American Metaphor: YHOO Rejects $40, Lays off 1100

Discussion in 'Trading' started by Pa(b)st Prime, Feb 12, 2008.

  1. YHOO March 25 straddle is offered at $ 5.70.

  2. I know zilch about this particular deal. Why is YHOO not higher on a riskarb basis?
  3. Legg Mason Capital Management is the second-largest Yahoo holder, with over 80 million shares.

    Miller made his comments in a quarterly letter dated February 10 to investors in the Legg Mason Value Trust, a mutual fund.

    Here is the complete text of the section of the letter that address Yahoo and the Microsoft bid:

    On January 31, Microsoft made an unsolicited offer to acquire Yahoo at a price that represented over a 60% premium to where YHOO’s shares were trading. LMCM is YHOO’s second-largest shareholder, owning over 80 million shares. Subsequent to the deal being announced, we have met with Steve Ballmer, MSFT’s CEO, and spoken with Jerry Yang, CEO of YHOO.

    YHOO’s Board has pledged to give the offer careful consideration and to do what they believe will deliver the most long-term value to YHOO owners. That is the right message, and we are waiting to hear their views as they develop. That said, we think it will be hard for YHOO to come up with alternatives that deliver more value than MSFT will ultimately be willing to pay.
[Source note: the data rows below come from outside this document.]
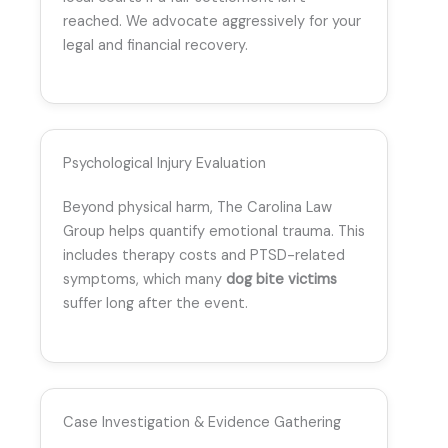
reached. We advocate aggressively for your
legal and financial recovery.
Psychological Injury Evaluation
Beyond physical harm, The Carolina Law
Group helps quantify emotional trauma. This
includes therapy costs and PTSD-related
symptoms, which many
dog bite victims
suffer long after the event.
Case Investigation & Evidence Gathering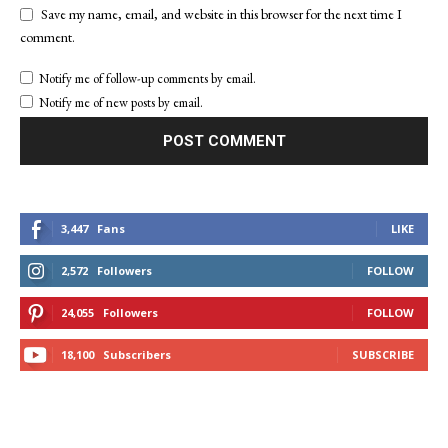
Save my name, email, and website in this browser for the next time I
comment.
Notify me of follow-up comments by email.
Notify me of new posts by email.
3,447
Fans
LIKE
2,572
Followers
FOLLOW
24,055
Followers
FOLLOW
18,100
Subscribers
SUBSCRIBE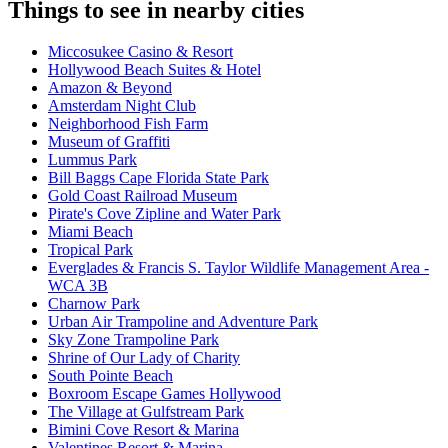
Things to see in nearby cities
Miccosukee Casino & Resort
Hollywood Beach Suites & Hotel
Amazon & Beyond
Amsterdam Night Club
Neighborhood Fish Farm
Museum of Graffiti
Lummus Park
Bill Baggs Cape Florida State Park
Gold Coast Railroad Museum
Pirate's Cove Zipline and Water Park
Miami Beach
Tropical Park
Everglades & Francis S. Taylor Wildlife Management Area -
WCA 3B
Charnow Park
Urban Air Trampoline and Adventure Park
Sky Zone Trampoline Park
Shrine of Our Lady of Charity
South Pointe Beach
Boxroom Escape Games Hollywood
The Village at Gulfstream Park
Bimini Cove Resort & Marina
Valentines Resort & Marina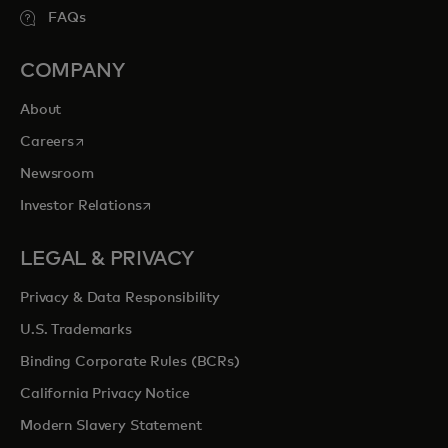
FAQs
COMPANY
About
opens in a new tab
Careers
Newsroom
opens in a new tab
Investor Relations
LEGAL & PRIVACY
Privacy & Data Responsibility
U.S. Trademarks
Binding Corporate Rules (BCRs)
California Privacy Notice
Modern Slavery Statement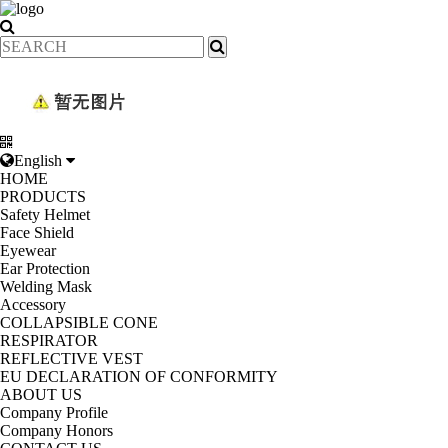
English
HOME
PRODUCTS
Safety Helmet
Face Shield
Eyewear
Ear Protection
Welding Mask
Accessory
COLLAPSIBLE CONE
RESPIRATOR
REFLECTIVE VEST
EU DECLARATION OF CONFORMITY
ABOUT US
Company Profile
Company Honors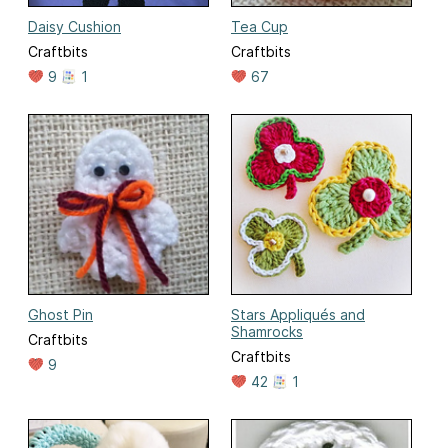
Daisy Cushion
Tea Cup
Craftbits
Craftbits
9
1
67
Ghost Pin
Stars Appliqués and
Shamrocks
Craftbits
Craftbits
9
42
1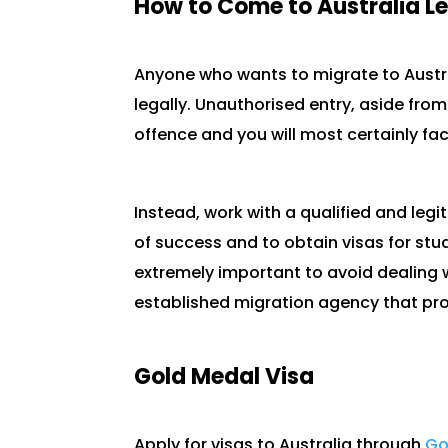
How to Come to Australia Le
Anyone who wants to migrate to Austra
legally. Unauthorised entry, aside from
offence and you will most certainly f
Instead, work with a qualified and leg
of success and to obtain visas for st
extremely important to avoid dealing
established migration agency that pro
Gold Medal Visa
Apply for visas to Australia through
Go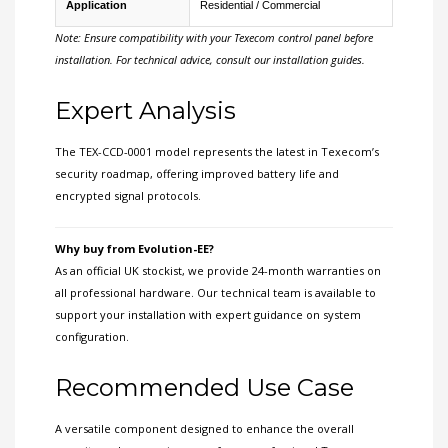
Application
Residential / Commercial
Note: Ensure compatibility with your Texecom control panel before
installation. For technical advice, consult our installation guides.
Expert Analysis
The TEX-CCD-0001 model represents the latest in Texecom’s
security roadmap, offering improved battery life and
encrypted signal protocols.
Why buy from Evolution-EE?
As an official UK stockist, we provide 24-month warranties on
all professional hardware. Our technical team is available to
support your installation with expert guidance on system
configuration.
Recommended Use Case
A versatile component designed to enhance the overall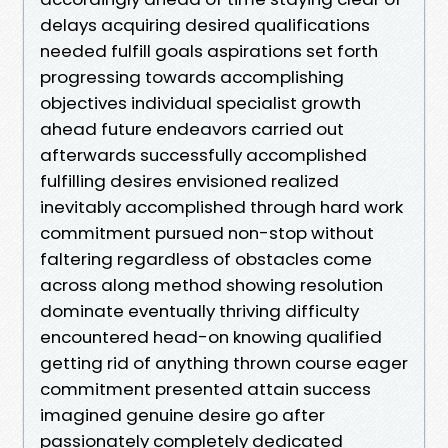
delays acquiring desired qualifications
needed fulfill goals aspirations set forth
progressing towards accomplishing
objectives individual specialist growth
ahead future endeavors carried out
afterwards successfully accomplished
fulfilling desires envisioned realized
inevitably accomplished through hard work
commitment pursued non-stop without
faltering regardless of obstacles come
across along method showing resolution
dominate eventually thriving difficulty
encountered head-on knowing qualified
getting rid of anything thrown course eager
commitment presented attain success
imagined genuine desire go after
passionately completely dedicated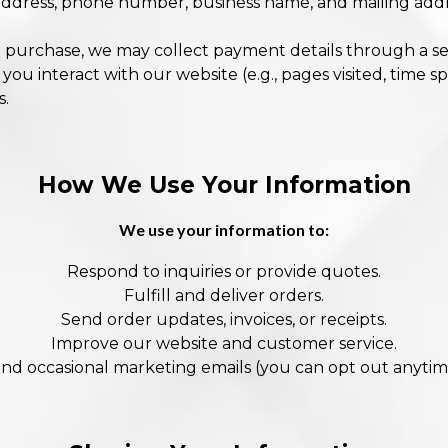
address, phone number, business name, and mailing addre
 purchase, we may collect payment details through a se
u interact with our website (e.g., pages visited, time sp
s.
How We Use Your Information
We use your information to:
Respond to inquiries or provide quotes.
Fulfill and deliver orders.
Send order updates, invoices, or receipts.
Improve our website and customer service.
nd occasional marketing emails (you can opt out anytim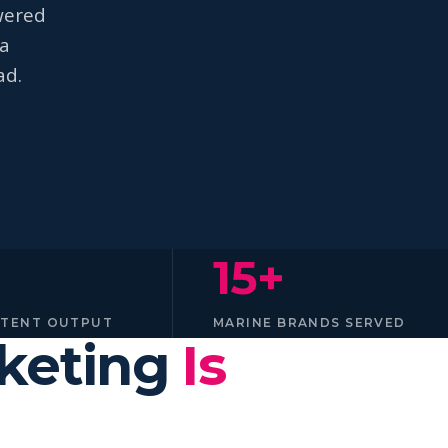
wered
na
ad.
15+
NTENT OUTPUT
MARINE BRANDS SERVED
rketing
Is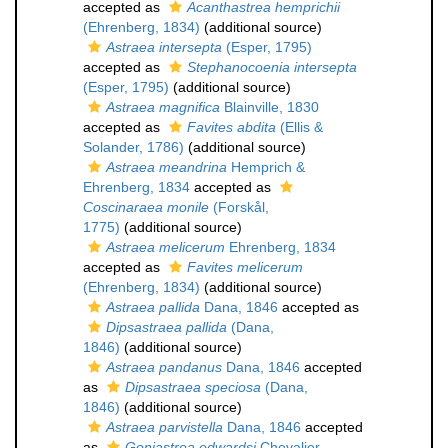
accepted as
Acanthastrea hemprichii
(Ehrenberg, 1834)
(additional source)
Astraea intersepta
(Esper, 1795)
accepted as
Stephanocoenia intersepta
(Esper, 1795)
(additional source)
Astraea magnifica
Blainville, 1830
accepted as
Favites abdita
(Ellis &
Solander, 1786)
(additional source)
Astraea meandrina
Hemprich &
Ehrenberg, 1834
accepted as
Coscinaraea monile
(Forskål,
1775)
(additional source)
Astraea melicerum
Ehrenberg, 1834
accepted as
Favites melicerum
(Ehrenberg, 1834)
(additional source)
Astraea pallida
Dana, 1846
accepted as
Dipsastraea pallida
(Dana,
1846)
(additional source)
Astraea pandanus
Dana, 1846
accepted
as
Dipsastraea speciosa
(Dana,
1846)
(additional source)
Astraea parvistella
Dana, 1846
accepted
as
Goniastrea edwardsi
Chevalier,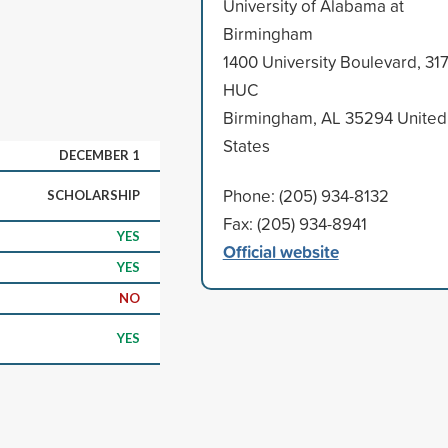
University of Alabama at
Birmingham
1400 University Boulevard, 31
HUC
Birmingham, AL 35294 United
States
DECEMBER 1
Phone: (205) 934-8132
SCHOLARSHIP
Fax: (205) 934-8941
YES
Official website
YES
NO
YES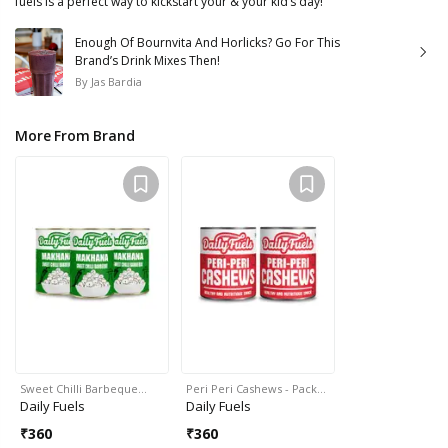
fuels is a perfect way to kickstart your & your kid’s day!
Enough Of Bournvita And Horlicks? Go For This
Brand’s Drink Mixes Then!
By
Jas Bardia
More From Brand
Sweet Chilli Barbeque…
Peri Peri Cashews - Pack…
Daily Fuels
Daily Fuels
₹
360
₹
360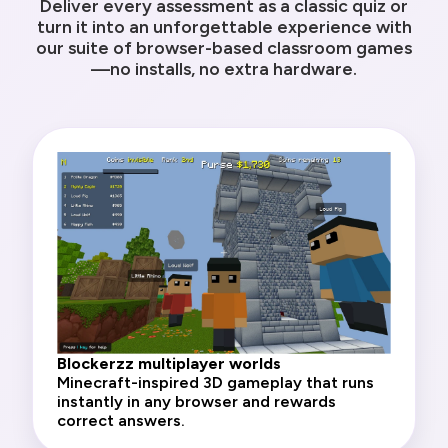
Deliver every assessment as a classic quiz or
turn it into an unforgettable experience with
our suite of browser-based classroom games
—no installs, no extra hardware.
Blockerzz multiplayer worlds
Minecraft-inspired 3D gameplay that runs
instantly in any browser and rewards
correct answers.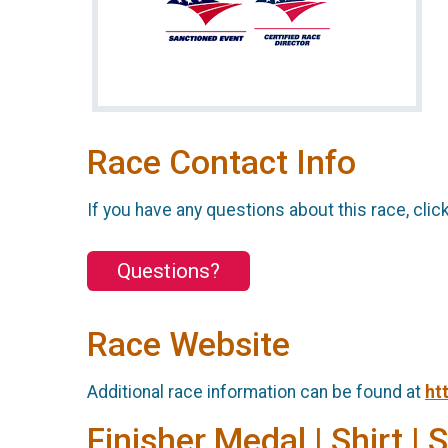
Race Contact Info
If you have any questions about this race, clic
Questions?
Race Website
Additional race information can be found at
ht
Finisher Medal | Shirt | 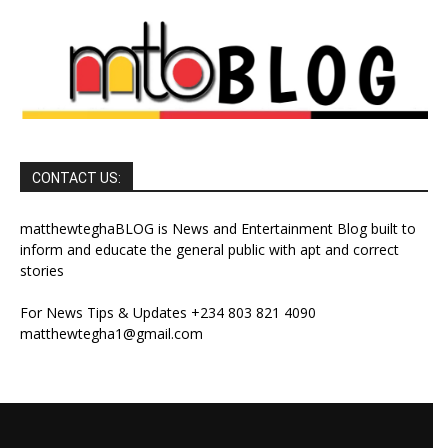
CONTACT US:
matthewteghaBLOG is News and Entertainment Blog built to
inform and educate the general public with apt and correct
stories
For News Tips & Updates +234 803 821 4090
matthewtegha1@gmail.com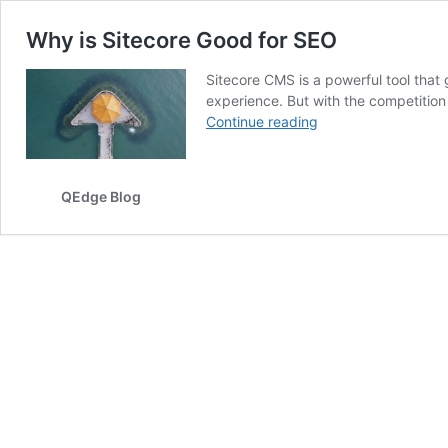
Why is Sitecore Good for SEO
Sitecore CMS is a powerful tool that
experience. But with the competition 
Why
Continue reading
is
Sitecore
Good
QEdge Blog
for
SEO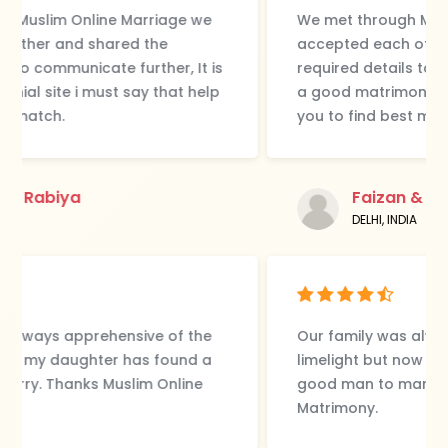
We met through Muslim Online Marriage we
accepted each other and shared the
required details to communicate further, It is
a good matrimonial site i must say that help
you to find best match.
Faizan & Rabiya
DELHI, INDIA
Our family was always apprehensive of the
limelight but now my daughter has found a
good man to marry. Thanks Muslim Online
Matrimony.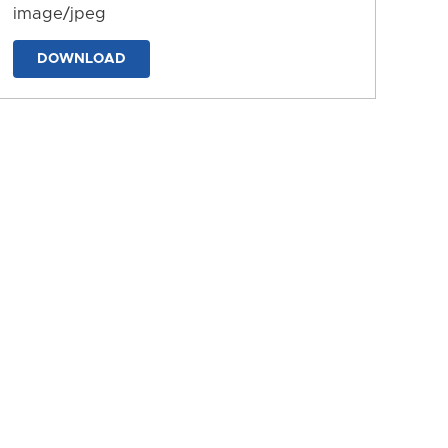
image/jpeg
DOWNLOAD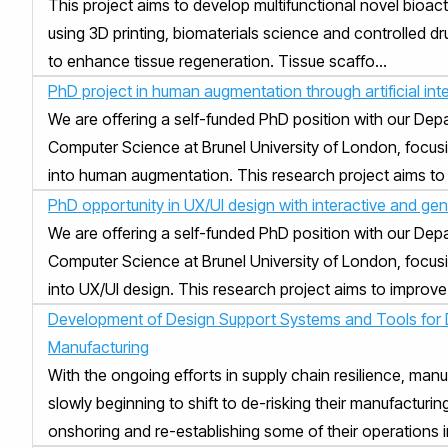
This project aims to develop multifunctional novel bioact
using 3D printing, biomaterials science and controlled d
to enhance tissue regeneration. Tissue scaffo...
PhD project in human augmentation through artificial inte
We are offering a self-funded PhD position with our Dep
Computer Science at Brunel University of London, focusi
into human augmentation. This research project aims to 
PhD opportunity in UX/UI design with interactive and gen
We are offering a self-funded PhD position with our Dep
Computer Science at Brunel University of London, focusi
into UX/UI design. This research project aims to improve 
Development of Design Support Systems and Tools for D
Manufacturing
With the ongoing efforts in supply chain resilience, manu
slowly beginning to shift to de-risking their manufacturin
onshoring and re-establishing some of their operations in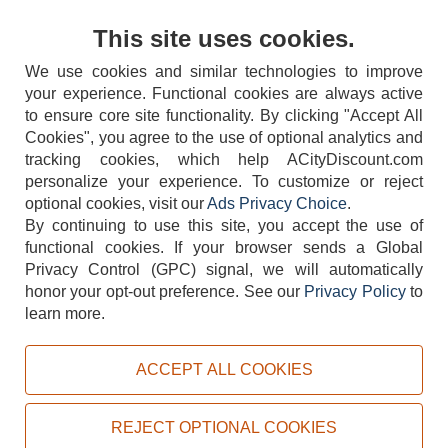
Contact Us
This site uses cookies.
We use cookies and similar technologies to improve
your experience. Functional cookies are always active
to ensure core site functionality. By clicking "Accept All
Cookies", you agree to the use of optional analytics and
tracking cookies, which help ACityDiscount.com
personalize your experience. To customize or reject
404-752-6715
optional cookies, visit our
Ads Privacy Choice
.
By continuing to use this site, you accept the use of
functional cookies.
If your browser sends a Global
Privacy Control (GPC) signal, we will automatically
honor your opt-out preference.
See our
Privacy Policy
to
TERMS
DISCLAIMER
COOKIE POLICY
PRIVACY POLICY
learn more.
DO NOT SELL OR SHARE MY PERSONAL INFORMATION
ADS PRIVACY CHOICE
ACCEPT ALL COOKIES
Powered by
PeachTrader, Inc.
Copyright © 2026, ACityDiscount Restaurant Equipment & Supply. All rights reserved.
REJECT OPTIONAL COOKIES
Sitemap
| Help Code:
6UAEK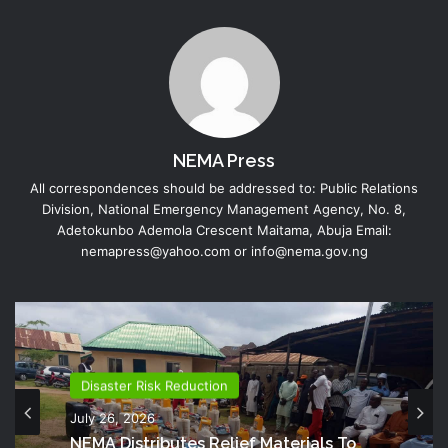
NEMA Press
All correspondences should be addressed to: Public Relations
Division, National Emergency Management Agency, No. 8,
Adetokunbo Ademola Crescent Maitama, Abuja Email:
nemapress@yahoo.com or info@nema.gov.ng
Disaster Risk Reduction
July 26, 2026
NEMA Distributes Relief Materials To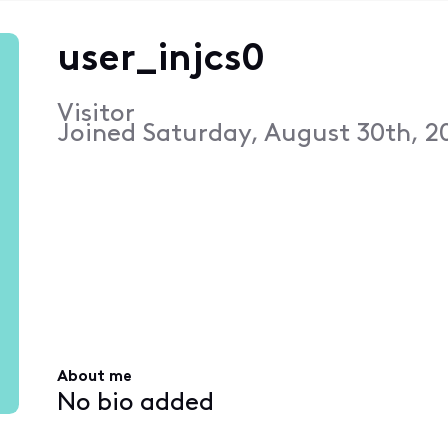
user_injcs0
Visitor
Joined
Saturday, August 30th, 2
About me
No bio added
    We think this deal is a strategic imperative for MSFT, and that YHOO is in a tough spot if it wishes to remain independent. It has been reported that MSFT has been discussing a combination with YHOO for well over a year, and that it had been prepared to pay over $40 per share previously. We have no way of knowing whether those reports are accurate or not.

    Our own valuation work puts the value of YHOO in the range of those reported numbers, though, and we think MSFT will need to enhance its offer if it wants to complete a deal. YHOO shares were recently trading at a four-year low, and the stock averaged above the current offer price for all of 2004.

    YHOO is a uniquely valuable asset, and we expect MSFT will do what it takes to acquire it.

    One last point: the 60% premium MSFT offered for YHOO highlights what we believe are the significant opportunities present in our portfolios. Clients and shareholders are understandably disappointed when the performance of their portfolio does not keep pace with the broader market. But the price of a publicly traded security is one thing, and its value is something else. Price is a function of short-term supply and demand characteristics, which are heavily influenced by the most recent news and results. Value is the present value of the future cash flows of the business, and that is what we focus on. We believe the values in the market today are as attractive as they have been in the past five years, and patient long-term investors (including the Fund) should be well rewarded for putting money to work right in here.
  4. I got me a April25Put and April35Call
  5. jjk2


    are you saying you will profit from the volatility being priced into the options
  6. P.S.

    Yhoo did not reject a $40 offer, it rejected a $31 offer.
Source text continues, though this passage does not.